With offline interactions still severely disrupted, it is critical that your content is indexed on Google to ensure that your audience can find you online.
While optimizing websites for search engines consists of myriad factors, many take place behind the scenes of what users actually see on the page.
Among the moving parts, deindexation can easily slip under your radar and devalue your site.
Deindexation is when content that previously ranked on Google stops ranking because Google no longer includes it in its pool of eligible answers for a searcher’s query.
You may not realize a page has been deindexed, because your site is running as if everything is normal: You can still access the domain directly and by following links from third-party sites, and you can still see traffic figures because most pages remain searchable on Google.
But what you don’t see is that some pages are deindexed and no longer showing on the search results.
Even a giant social media platform is not immune to this SEO mishap. On May 6, 2020, LinkedIn’s entire site got deindexed from Google search results for around 10 hours before someone noticed and the issue was rectified.
Here, we share how to check whether any of your content has been deindexed and possible causes of deindexation so that you can avoid the issue but also detect/fix it if it does happen and get back to business as quickly as possible online.
How can I check if my content has been deindexed?
Do a Site: operator search
This is by no means a comprehensive check, but it does give you a quick answer as to whether your content is on Google.
Simply search “site: yourdomain.com” on Google for a site-wide check or search “site: yourdomain.com/your/page/path” for a particular page.
If your content is deindexed, it won’t show on the search result.
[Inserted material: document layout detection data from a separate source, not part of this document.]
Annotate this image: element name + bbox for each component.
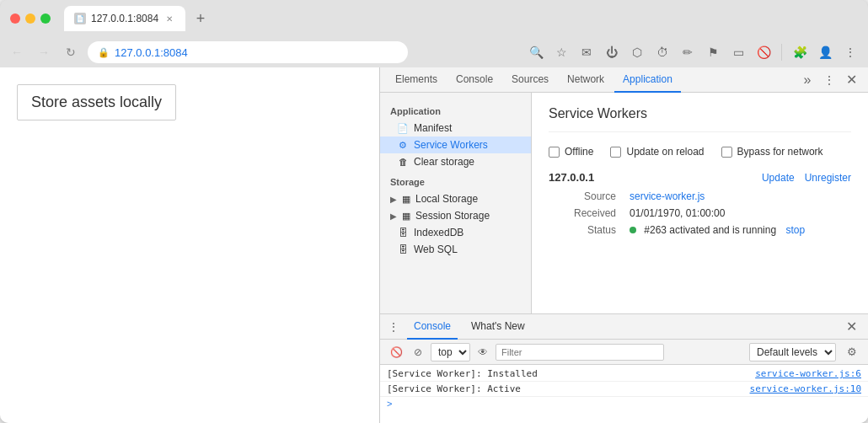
pocket-icon[interactable]: ⬡ (626, 41, 648, 63)
tab-bar: 📄 127.0.0.1:8084 ✕ + (64, 6, 858, 31)
sidebar-section-application: Application (380, 103, 531, 120)
menu-icon[interactable]: ⋮ (839, 41, 861, 63)
mail-icon[interactable]: ✉ (576, 41, 597, 63)
console-log-installed-source[interactable]: service-worker.js:6 (755, 368, 861, 379)
security-icon: 🔒 (98, 47, 110, 58)
sidebar-section-storage: Storage (380, 174, 531, 190)
tab-favicon: 📄 (74, 13, 86, 24)
service-workers-panel: Service Workers Offline Update on reload (532, 93, 868, 313)
sidebar-item-web-sql[interactable]: 🗄 Web SQL (380, 241, 531, 258)
update-on-reload-checkbox[interactable] (610, 147, 621, 158)
flag-icon[interactable]: ⚑ (702, 41, 724, 63)
extensions-icon[interactable]: 🧩 (789, 41, 811, 63)
browser-tab[interactable]: 📄 127.0.0.1:8084 ✕ (64, 6, 185, 31)
console-level-select[interactable]: Default levels (749, 343, 836, 361)
session-storage-arrow-icon: ▶ (390, 212, 397, 221)
sw-unregister-link[interactable]: Unregister (805, 172, 851, 184)
tab-console-label: Console (456, 73, 493, 85)
sidebar-item-service-workers[interactable]: ⚙ Service Workers (380, 137, 531, 153)
console-filter-toggle[interactable]: ⊘ (409, 343, 427, 361)
page-content: Store assets locally (0, 67, 379, 423)
sw-status-value: #263 activated and is running stop (630, 224, 805, 236)
timer-icon[interactable]: ⏱ (651, 41, 673, 63)
sw-entry-header: 127.0.0.1 Update Unregister (549, 171, 851, 184)
sw-received-row: Received 01/01/1970, 01:00:00 (549, 207, 851, 219)
offline-option[interactable]: Offline (549, 146, 593, 158)
sidebar-item-clear-storage[interactable]: 🗑 Clear storage (380, 153, 531, 170)
zoom-icon[interactable]: 🔍 (525, 41, 547, 63)
tab-title: 127.0.0.1:8084 (91, 13, 158, 24)
indexeddb-icon: 🗄 (397, 227, 409, 238)
power-icon[interactable]: ⏻ (601, 41, 623, 63)
sw-received-value: 01/01/1970, 01:00:00 (630, 207, 725, 219)
refresh-button[interactable]: ↻ (61, 42, 81, 62)
console-tab[interactable]: Console (407, 314, 458, 340)
sw-status-text: #263 activated and is running (644, 224, 776, 236)
console-close-button[interactable]: ✕ (841, 317, 861, 337)
sidebar-item-session-storage[interactable]: ▶ ▦ Session Storage (380, 207, 531, 224)
sw-status-label: Status (549, 224, 616, 236)
console-settings-icon[interactable]: ⚙ (843, 343, 861, 361)
sidebar-item-manifest[interactable]: 📄 Manifest (380, 120, 531, 137)
forward-button[interactable]: → (34, 42, 54, 62)
window-icon[interactable]: ▭ (727, 41, 749, 63)
console-controls: 🚫 ⊘ top 👁 Default levels ⚙ (380, 340, 868, 365)
offline-checkbox[interactable] (549, 147, 560, 158)
devtools-more-tabs[interactable]: » (797, 70, 817, 90)
console-eye-icon[interactable]: 👁 (474, 343, 492, 361)
sw-entry-actions: Update Unregister (762, 172, 851, 184)
devtools-dock-icon[interactable]: ⋮ (819, 70, 839, 90)
session-storage-db-icon: ▦ (400, 210, 412, 222)
address-text: 127.0.0.1:8084 (115, 46, 188, 59)
sidebar-item-local-storage[interactable]: ▶ ▦ Local Storage (380, 190, 531, 207)
tab-sources[interactable]: Sources (503, 67, 557, 93)
devtools-close-button[interactable]: ✕ (841, 70, 861, 90)
pen-icon[interactable]: ✏ (677, 41, 699, 63)
console-clear-button[interactable]: 🚫 (387, 343, 405, 361)
back-button[interactable]: ← (7, 42, 27, 62)
tab-elements[interactable]: Elements (387, 67, 446, 93)
console-prompt-chevron: > (387, 399, 392, 409)
devtools-main-panel: Service Workers Offline Update on reload (532, 93, 868, 313)
sidebar-item-indexeddb[interactable]: 🗄 IndexedDB (380, 224, 531, 241)
local-storage-db-icon: ▦ (400, 193, 412, 205)
console-log-active-source[interactable]: service-worker.js:10 (750, 383, 861, 394)
tab-close-button[interactable]: ✕ (163, 13, 175, 24)
bypass-for-network-option[interactable]: Bypass for network (721, 146, 823, 158)
console-context-select[interactable]: top (431, 343, 470, 361)
new-tab-button[interactable]: + (189, 7, 212, 30)
offline-label: Offline (565, 146, 593, 158)
sw-update-link[interactable]: Update (762, 172, 795, 184)
address-input[interactable]: 🔒 127.0.0.1:8084 (88, 41, 408, 63)
profile-icon[interactable]: 👤 (814, 41, 836, 63)
maximize-button[interactable] (40, 13, 51, 24)
console-tab-bar: ⋮ Console What's New ✕ (380, 314, 868, 340)
store-assets-button[interactable]: Store assets locally (17, 84, 176, 120)
minimize-button[interactable] (25, 13, 35, 24)
console-tab-label: Console (414, 320, 451, 332)
console-menu-icon[interactable]: ⋮ (387, 320, 400, 334)
console-prompt[interactable]: > (380, 397, 868, 410)
bypass-for-network-checkbox[interactable] (721, 147, 732, 158)
sw-stop-link[interactable]: stop (785, 224, 805, 236)
sw-panel-title: Service Workers (549, 106, 851, 132)
manifest-icon: 📄 (397, 122, 409, 134)
sw-entry: 127.0.0.1 Update Unregister Source (549, 171, 851, 236)
console-bottom-panel: ⋮ Console What's New ✕ 🚫 ⊘ top (380, 313, 868, 423)
update-on-reload-label: Update on reload (626, 146, 704, 158)
sidebar-item-clear-storage-label: Clear storage (414, 156, 474, 168)
update-on-reload-option[interactable]: Update on reload (610, 146, 704, 158)
tab-network[interactable]: Network (559, 67, 613, 93)
close-button[interactable] (10, 13, 20, 24)
block-icon[interactable]: 🚫 (753, 41, 774, 63)
sw-source-file-link[interactable]: service-worker.js (630, 190, 705, 202)
console-filter-input[interactable] (496, 344, 664, 361)
sw-source-row: Source service-worker.js (549, 190, 851, 202)
local-storage-arrow-icon: ▶ (390, 195, 397, 204)
sidebar-item-local-storage-label: Local Storage (415, 193, 478, 205)
tab-console[interactable]: Console (447, 67, 501, 93)
tab-application[interactable]: Application (614, 67, 681, 93)
bypass-for-network-label: Bypass for network (737, 146, 823, 158)
whats-new-tab[interactable]: What's New (464, 314, 532, 340)
bookmark-icon[interactable]: ☆ (550, 41, 572, 63)
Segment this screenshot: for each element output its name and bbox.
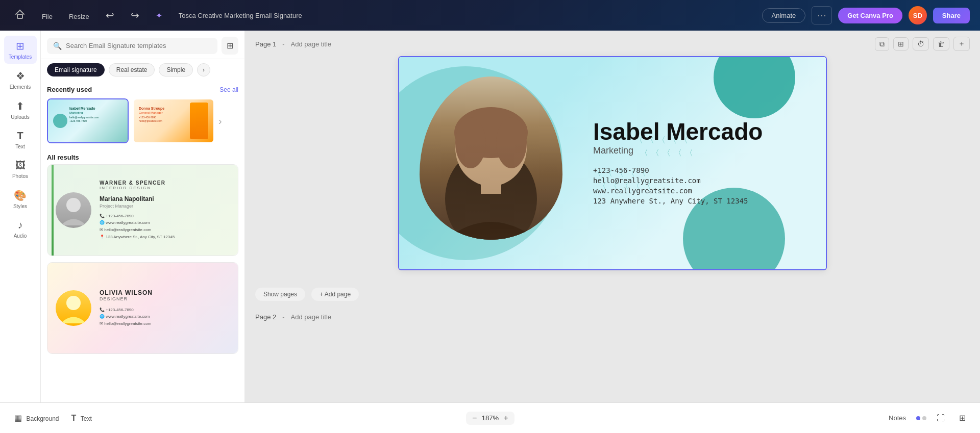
sidebar-item-text[interactable]: T Text [4, 126, 37, 154]
sidebar-item-elements[interactable]: ❖ Elements [4, 66, 37, 94]
bottom-right: Notes ⛶ ⊞ [885, 410, 970, 426]
page1-duplicate-btn[interactable]: ⧉ [875, 37, 889, 51]
zoom-control: − 187% + [466, 412, 514, 425]
page1-title-bar: Page 1 - ⧉ ⊞ ⏱ 🗑 ＋ [245, 31, 980, 57]
design-title: Tosca Creative Marketing Email Signature [179, 12, 302, 19]
card-interior-bg: WARNER & SPENCER INTERIOR DESIGN Mariana… [47, 165, 238, 256]
styles-icon: 🎨 [14, 189, 27, 201]
show-pages-button[interactable]: Show pages [255, 288, 305, 301]
sidebar-item-uploads[interactable]: ⬆ Uploads [4, 96, 37, 124]
page2-separator: - [282, 313, 284, 321]
page-dots [916, 416, 926, 420]
home-button[interactable] [10, 7, 30, 24]
templates-panel: 🔍 ⊞ Email signature Real estate Simple ›… [41, 31, 245, 433]
sidebar-item-photos[interactable]: 🖼 Photos [4, 156, 37, 183]
page-dot-1[interactable] [916, 416, 920, 420]
chevron-group-bottom: 〈 〈 〈 〈 〈 〈 〈 〈 〈 〈 [593, 168, 651, 192]
page2-title-input[interactable] [291, 313, 377, 321]
thumb-orange-bg: Donna Stroupe General Manager +123-456-7… [134, 99, 213, 142]
chip-real-estate[interactable]: Real estate [109, 63, 155, 77]
recent-template-1[interactable]: Isabel Mercado Marketing hello@reallygre… [47, 98, 129, 143]
audio-icon: ♪ [18, 219, 23, 231]
page1-title-input[interactable] [291, 40, 377, 48]
sidebar-item-audio[interactable]: ♪ Audio [4, 215, 37, 243]
photo-overlay [420, 142, 562, 240]
page-dot-2[interactable] [922, 416, 926, 420]
chip-more[interactable]: › [197, 63, 210, 77]
share-button[interactable]: Share [933, 8, 970, 23]
chevron-group-top: 〈 〈 〈 〈 〈 〈 〈 〈 〈 〈 [635, 135, 693, 159]
chip-simple[interactable]: Simple [159, 63, 193, 77]
search-icon: 🔍 [53, 42, 62, 50]
search-input[interactable] [66, 42, 211, 49]
resize-button[interactable]: Resize [65, 8, 93, 23]
notes-button-bottom[interactable]: Notes [885, 411, 910, 425]
search-bar-container: 🔍 ⊞ [41, 31, 244, 59]
card2-details: 📞 +123-456-7890 🌐 www.reallygreatsite.co… [100, 307, 230, 327]
card1-info: WARNER & SPENCER INTERIOR DESIGN Mariana… [100, 180, 230, 240]
redo-button[interactable]: ↪ [127, 7, 143, 23]
more-options-button[interactable]: ⋯ [812, 6, 832, 24]
card1-name: Mariana Napolitani [100, 195, 230, 202]
elements-icon: ❖ [16, 70, 25, 82]
background-icon-bottom: ▦ [14, 414, 22, 422]
recent-template-2[interactable]: Donna Stroupe General Manager +123-456-7… [133, 98, 214, 143]
background-tool-button[interactable]: ▦ Background [10, 410, 63, 426]
get-canva-pro-button[interactable]: Get Canva Pro [838, 8, 902, 23]
card1-company: WARNER & SPENCER [100, 180, 230, 186]
signature-role: Marketing [593, 145, 805, 156]
zoom-value: 187% [480, 414, 500, 422]
sidebar-item-styles[interactable]: 🎨 Styles [4, 185, 37, 213]
photos-label: Photos [12, 173, 28, 179]
page1-timer-btn[interactable]: ⏱ [913, 37, 929, 50]
bottom-toolbar: ▦ Background T Text − 187% + Notes ⛶ ⊞ [0, 402, 980, 433]
template-card-2[interactable]: OLIVIA WILSON Designer 📞 +123-456-7890 🌐… [47, 262, 238, 354]
text-label-bottom: Text [81, 415, 92, 422]
card2-name: OLIVIA WILSON [100, 289, 230, 296]
bottom-left: ▦ Background T Text [10, 410, 96, 426]
fullscreen-button[interactable]: ⛶ [933, 411, 949, 426]
svg-point-1 [66, 198, 81, 212]
portrait-container [420, 77, 573, 250]
elements-label: Elements [10, 84, 31, 90]
avatar[interactable]: SD [909, 6, 927, 24]
card2-info: OLIVIA WILSON Designer 📞 +123-456-7890 🌐… [100, 289, 230, 327]
page1-grid-btn[interactable]: ⊞ [893, 37, 909, 50]
signature-address: 123 Anywhere St., Any City, ST 12345 [593, 197, 805, 205]
page-nav-bar: Show pages + Add page [245, 282, 980, 307]
grid-view-button[interactable]: ⊞ [955, 410, 970, 426]
text-icon: T [17, 130, 23, 142]
page1-add-btn[interactable]: ＋ [953, 37, 970, 51]
file-button[interactable]: File [38, 8, 57, 23]
card1-avatar [56, 192, 91, 228]
bottom-center: − 187% + [466, 412, 514, 425]
canvas-card-page1[interactable]: 〈 〈 〈 〈 〈 〈 〈 〈 〈 〈 [399, 57, 826, 269]
zoom-out-btn[interactable]: − [472, 414, 477, 423]
recently-used-title: Recently used [47, 86, 92, 93]
info-section: 〈 〈 〈 〈 〈 〈 〈 〈 〈 〈 [593, 120, 805, 207]
chip-email-signature[interactable]: Email signature [47, 63, 105, 77]
thumb-teal-bg: Isabel Mercado Marketing hello@reallygre… [48, 99, 128, 142]
text-label: Text [15, 144, 24, 149]
sidebar-item-templates[interactable]: ⊞ Templates [4, 36, 37, 64]
card1-subtitle: INTERIOR DESIGN [100, 186, 230, 190]
animate-button[interactable]: Animate [762, 8, 806, 23]
magic-button[interactable]: ✦ [152, 9, 166, 22]
filter-button[interactable]: ⊞ [222, 37, 238, 55]
zoom-in-btn[interactable]: + [503, 414, 508, 423]
undo-button[interactable]: ↩ [102, 7, 118, 23]
canvas-area[interactable]: Page 1 - ⧉ ⊞ ⏱ 🗑 ＋ [245, 31, 980, 433]
text-tool-button[interactable]: T Text [67, 411, 96, 426]
canvas-card-inner: 〈 〈 〈 〈 〈 〈 〈 〈 〈 〈 [399, 57, 826, 269]
filter-chips: Email signature Real estate Simple › [41, 59, 244, 81]
card1-details: 📞 +123-456-7890 🌐 www.reallygreatsite.co… [100, 213, 230, 240]
recently-used-grid: Isabel Mercado Marketing hello@reallygre… [41, 96, 244, 149]
page1-delete-btn[interactable]: 🗑 [933, 37, 949, 50]
page1-separator: - [282, 40, 284, 48]
template-card-1[interactable]: WARNER & SPENCER INTERIOR DESIGN Mariana… [47, 164, 238, 256]
topbar: File Resize ↩ ↪ ✦ Tosca Creative Marketi… [0, 0, 980, 31]
scroll-right-indicator: › [218, 98, 222, 143]
add-page-button[interactable]: + Add page [311, 288, 359, 301]
see-all-link[interactable]: See all [219, 86, 238, 93]
page2-title-bar: Page 2 - [245, 307, 980, 327]
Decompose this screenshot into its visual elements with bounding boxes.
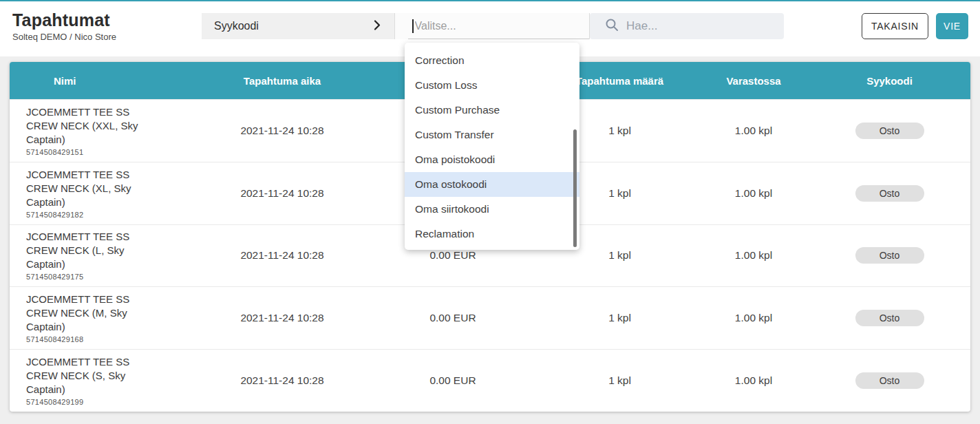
table-row[interactable]: JCOEMMETT TEE SS CREW NECK (M, Sky Capta… xyxy=(10,286,970,349)
back-button[interactable]: TAKAISIN xyxy=(862,13,928,39)
reason-code-badge: Osto xyxy=(855,310,924,326)
column-header-time: Tapahtuma aika xyxy=(220,75,344,87)
dropdown-option[interactable]: Custom Loss xyxy=(405,73,579,98)
transaction-time: 2021-11-24 10:28 xyxy=(220,374,344,387)
product-barcode: 5714508429151 xyxy=(26,148,220,156)
transaction-time: 2021-11-24 10:28 xyxy=(220,187,344,200)
column-header-name: Nimi xyxy=(10,75,220,87)
transaction-time: 2021-11-24 10:28 xyxy=(220,312,344,324)
filter-bar: Syykoodi xyxy=(202,13,784,39)
reason-code-input[interactable] xyxy=(415,20,566,32)
column-header-reason: Syykoodi xyxy=(829,75,970,87)
product-name: JCOEMMETT TEE SS CREW NECK (XXL, Sky Cap… xyxy=(26,105,220,147)
product-name: JCOEMMETT TEE SS CREW NECK (L, Sky Capta… xyxy=(26,230,220,271)
dropdown-option[interactable]: Custom Transfer xyxy=(405,123,579,147)
product-name: JCOEMMETT TEE SS CREW NECK (XL, Sky Capt… xyxy=(26,168,220,209)
search-icon xyxy=(605,18,619,34)
product-barcode: 5714508429175 xyxy=(26,273,220,281)
reason-code-badge: Osto xyxy=(855,372,924,389)
page-title: Tapahtumat xyxy=(12,10,116,30)
reason-code-dropdown: Correction Custom Loss Custom Purchase C… xyxy=(405,43,579,250)
stock-amount: 1.00 kpl xyxy=(678,249,829,262)
transaction-time: 2021-11-24 10:28 xyxy=(220,125,344,137)
title-block: Tapahtumat Solteq DEMO / Nico Store xyxy=(12,10,116,42)
transaction-amount: 1 kpl xyxy=(562,374,678,387)
product-barcode: 5714508429199 xyxy=(26,398,220,406)
dropdown-option[interactable]: Oma ostokoodi xyxy=(405,172,579,197)
reason-code-badge: Osto xyxy=(855,247,924,264)
dropdown-scrollbar[interactable] xyxy=(573,129,577,247)
transaction-amount: 1 kpl xyxy=(562,312,678,324)
search-input[interactable] xyxy=(626,19,771,33)
transaction-amount: 1 kpl xyxy=(562,249,678,262)
reason-code-badge: Osto xyxy=(855,185,924,202)
dropdown-option[interactable]: Reclamation xyxy=(405,222,579,246)
reason-code-select[interactable] xyxy=(394,13,590,39)
table-row[interactable]: JCOEMMETT TEE SS CREW NECK (S, Sky Capta… xyxy=(10,349,970,412)
transaction-price: 0.00 EUR xyxy=(344,312,562,324)
dropdown-option[interactable]: Oma poistokoodi xyxy=(405,147,579,172)
search-field[interactable] xyxy=(590,13,784,39)
stock-amount: 1.00 kpl xyxy=(678,374,829,387)
stock-amount: 1.00 kpl xyxy=(678,125,829,137)
filter-type-label: Syykoodi xyxy=(214,20,259,32)
reason-code-badge: Osto xyxy=(855,123,924,139)
transaction-price: 0.00 EUR xyxy=(344,249,562,262)
transaction-price: 0.00 EUR xyxy=(344,374,562,387)
product-name: JCOEMMETT TEE SS CREW NECK (S, Sky Capta… xyxy=(26,355,220,396)
dropdown-option[interactable]: Correction xyxy=(405,48,579,73)
column-header-stock: Varastossa xyxy=(678,75,829,87)
product-barcode: 5714508429182 xyxy=(26,211,220,219)
product-barcode: 5714508429168 xyxy=(26,335,220,343)
stock-amount: 1.00 kpl xyxy=(678,312,829,324)
transaction-time: 2021-11-24 10:28 xyxy=(220,249,344,262)
product-name: JCOEMMETT TEE SS CREW NECK (M, Sky Capta… xyxy=(26,293,220,334)
filter-type-select[interactable]: Syykoodi xyxy=(202,13,394,39)
text-caret xyxy=(412,19,414,33)
chevron-right-icon xyxy=(374,20,381,33)
dropdown-option[interactable]: Custom Purchase xyxy=(405,98,579,123)
action-buttons: TAKAISIN VIE xyxy=(862,13,968,39)
dropdown-option[interactable]: Oma siirtokoodi xyxy=(405,197,579,222)
export-button[interactable]: VIE xyxy=(936,13,968,39)
store-breadcrumb: Solteq DEMO / Nico Store xyxy=(12,32,116,42)
stock-amount: 1.00 kpl xyxy=(678,187,829,200)
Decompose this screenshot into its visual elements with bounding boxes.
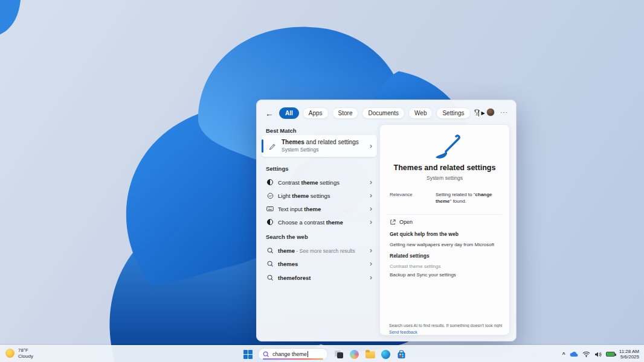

Access the Google Search Console (GSC) Coverage Report
This is the most comprehensive method to detect deindexation for each URL of your site.
The GSC Coverage Report classifies your pages into 4 statuses:
- Error
- Valid with warnings
- Valid
- Excluded
Clicking on Error and Excluded gives you a breakdown of status type and the reason your pages are not crawled or indexed. You can click on each status type to get a list of URLs that the issue applies to.
GSC Coverage Report: Error and Excluded Status
Inspect URL on Google Search Console (GSC)
Using the URL inspection tool, simply plug one URL at a time into the inspection bar to check indexation status and any reasons for deindexation.
If a URL is not indexed, the report will say “URL is not on Google.”
GSC Inspect URL Example: Page is Not Indexed
What causes Google to deindex my content?
Deindexed content typically results from 3 main issues:
- Your site code or status code is giving signals to Google to deindex your page.
- You misused the Google removal tool.
- You received an algorithm penalty/manual action.
Your site code or status code signals Google to deindex your page
Your site code and status code determine how Google treats your pages.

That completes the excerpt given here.